# smart trailer needs new tyres, which one?



## bubble63 (Sep 30, 2009)

hi
just noticed my Brian James smart trailer tyres are getting small split around the circumference , time to change me thinks as its a 2 wheeled trailer.

tyres are hannook 165 80 R13 83T

question, which tyre is best, are trailer tyres different to car tyres of the same spec ?

Neill
cambridge


----------



## HarleyDave (Jul 1, 2007)

Chances are you will not be putting that many miles on them so the temptation will be to go cheap.

That will be OK as long as you get the correct rating for the max weight of the trailer

Brian James are an established operation, with a good rep.

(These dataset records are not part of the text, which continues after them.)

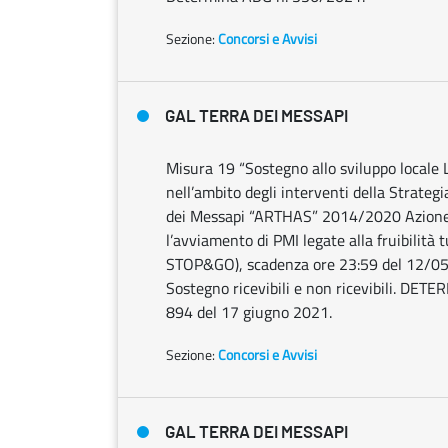
Sezione:
Concorsi e Avvisi
GAL TERRA DEI MESSAPI
Misura 19 “Sostegno allo sviluppo locale
nell’ambito degli interventi della Strateg
dei Messapi “ARTHAS” 2014/2020 Azione 2
l’avviamento di PMI legate alla fruibilità 
STOP&GO), scadenza ore 23:59 del 12/05
Sostegno ricevibili e non ricevibili. D
894 del 17 giugno 2021.
Sezione:
Concorsi e Avvisi
GAL TERRA DEI MESSAPI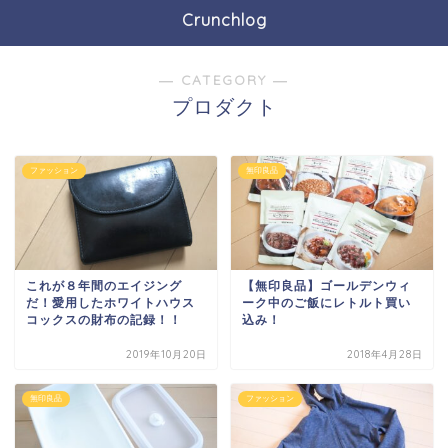
Crunchlog
― CATEGORY ―
プロダクト
ファッション
無印良品
これが８年間のエイジング
【無印良品】ゴールデンウィ
だ！愛用したホワイトハウス
ーク中のご飯にレトルト買い
コックスの財布の記録！！
込み！
2019年10月20日
2018年4月28日
無印良品
ファッション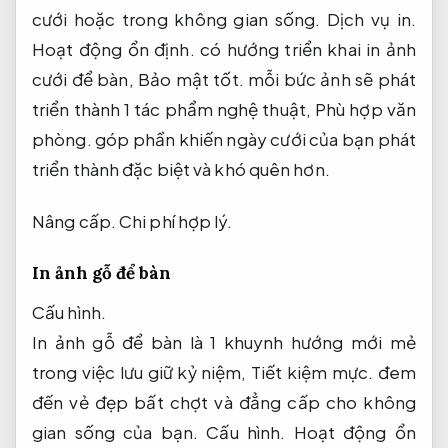
cưới hoặc trong không gian sống.
Dịch vụ in.
Hoạt động ổn định.
có hướng triển khai in ảnh
cưới để bàn,
Bảo mật tốt.
mỗi bức ảnh sẽ phát
triển thành 1 tác phẩm nghệ thuật,
Phù hợp văn
phòng.
góp phần khiến ngày cưới của bạn phát
triển thành đặc biệt và khó quên hơn.
Nâng cấp.
Chi phí hợp lý.
In ảnh gỗ để bàn
Cấu hình.
In ảnh gỗ để bàn là 1 khuynh hướng mới mẻ
trong việc lưu giữ kỷ niệm,
Tiết kiệm mực.
đem
đến vẻ đẹp bất chợt và đẳng cấp cho không
gian sống của bạn.
Cấu hình.
Hoạt động ổn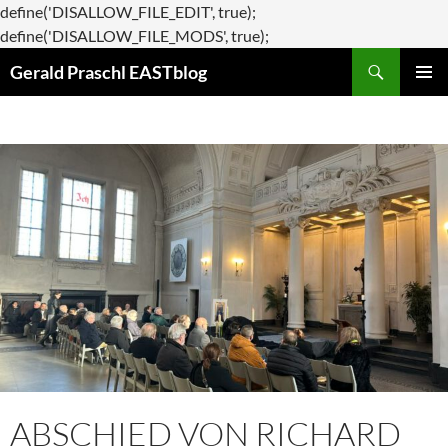
define('DISALLOW_FILE_EDIT', true);
Zum
define('DISALLOW_FILE_MODS', true);
Suchen
Inhalt
Gerald Praschl EASTblog
springen
PRIMÄR
MENÜ
ABSCHIED VON RICHARD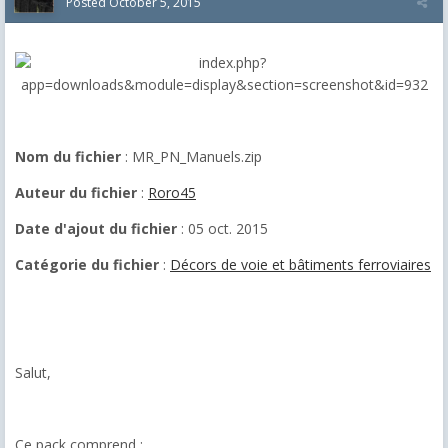
Posted
October 5, 2015
Nom du fichier
: MR_PN_Manuels.zip
Auteur du fichier
:
Roro45
Date d'ajout du fichier
: 05 oct. 2015
Catégorie du fichier
:
Décors de voie et bâtiments ferroviaires
Salut,
Ce pack comprend :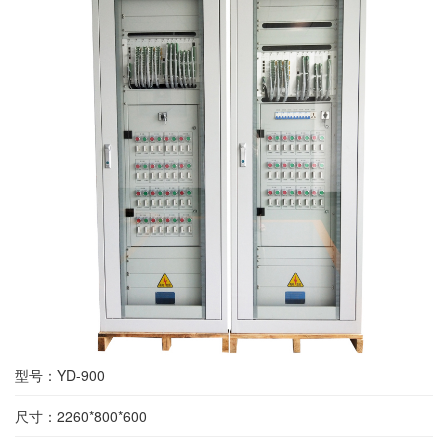
型号：YD-900
尺寸：2260*800*600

They will be able to advise the best tyre to fit

Cheers

Dave


----------



## listerdiesel (Aug 3, 2012)

"tyres are hannook 165 80 R13 83T"

That will be Hankook, and the T at the end signifies a speed rating of 118mph.

Go for the same again, or jump a size to 175/80 R13 86T, that will give you a bigger safety margin and tyre life will be better.

86T is 530kg per tyre load rating against 487kg for the 83T.

In either case, the tyre you buy has can have any speed rating from N up to T or higher, you can't legally go more than 60mph.

Peter


----------



## bubble63 (Sep 30, 2009)

hi

thanks for the speeling tip :wink: 

might go one up, good tip

regds neill


----------